Ivanti cloud customers (Ivanti Neurons for MDM) are not affected. No action is required for cloud deployments.

What You Should Do Right Now

  • Verify your EPMM version immediately. Log in to the EPMM admin console, navigate to System > Settings > Version, and note the running version. If it is below 12.6.1.1, 12.7.0.1, or 12.8.0.1 (depending on your release train), you are vulnerable.
  • Apply the patch. Download the applicable fixed version from the Ivanti Product Portal and follow standard EPMM upgrade procedures. U.S. federal agencies must complete this by May 10, 2026.
  • Restrict admin-interface access. If your EPMM admin portal is reachable from the public internet, restrict it to trusted IP ranges via firewall rules immediately — this is the highest-impact workaround if patching cannot be completed before the deadline.
  • Audit EPMM admin accounts. Review all admin-level accounts for unauthorized additions or privilege changes. Disable unused accounts and rotate all active admin credentials.
  • Review API access logs for exploitation indicators. Examine logs for unusual admin API calls, especially from unexpected source IPs or at unusual hours. Treat any anomalous admin activity since May 1 as a potential compromise indicator.
  • Assess downstream device integrity. If the EPMM admin interface was accessed by an unauthorized party, assume enrolled device profiles, pushed certificates, VPN configurations, and email credentials may have been modified or exfiltrated. Audit device enrollment records and issued certificates accordingly.
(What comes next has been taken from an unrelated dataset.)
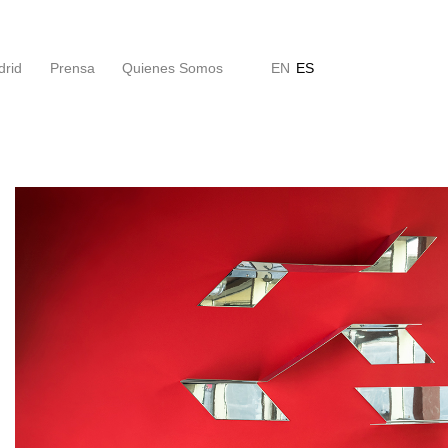
drid
Prensa
Quienes Somos
EN
ES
Background: Understanding the Risk

Ivanti EPMM is not a typical enterprise application — it is the authoritative management plane for an organization's entire managed mobile device fleet. A compromised EPMM admin account effectively hands an attacker control over every enrolled device: the ability to push arbitrary configuration profiles, revoke legitimate certificates, exfiltrate the full enrollment database (containing user mappings, device identifiers, and installed application inventories), or trigger remote wipes.

This is precisely why state-sponsored actors continue to invest in finding EPMM vulnerabilities. Mobile devices used by government personnel carry sensitive communications, access to classified systems via mobile-friendly portals, and location data. The ability to silently modify a managed device's configuration — pushing a new VPN endpoint or Wi-Fi certificate, for example — provides persistent access to network traffic long after the initial compromise is detected.

The CVSS score of 7.2 may create a false sense of security compared to the 9.8-rated flaws from January 2026. That rating captures only the technical characteristics of the vulnerability in isolation; it does not account for the strategic value of the target, the availability of stolen credentials in underground markets, or CISA's confirmation that exploitation is already underway.

Security teams that cannot patch immediately should treat the admin-interface network restriction as a mandatory interim control, not an optional one. Combined with a full admin account audit and credential rotation, these steps eliminate the most plausible exploitation paths while the patch is staged for deployment.

Conclusion

CVE-2026-6973 in Ivanti EPMM (Endpoint Manager Mobile) is under confirmed active exploitation, with CISA imposing an unusually short four-day patch deadline for federal agencies. Patch to 12.6.1.1, 12.7.0.1, or 12.8.0.1 immediately; restrict admin-interface access to trusted networks as an interim control; and audit your admin accounts and API logs for evidence of prior unauthorized access.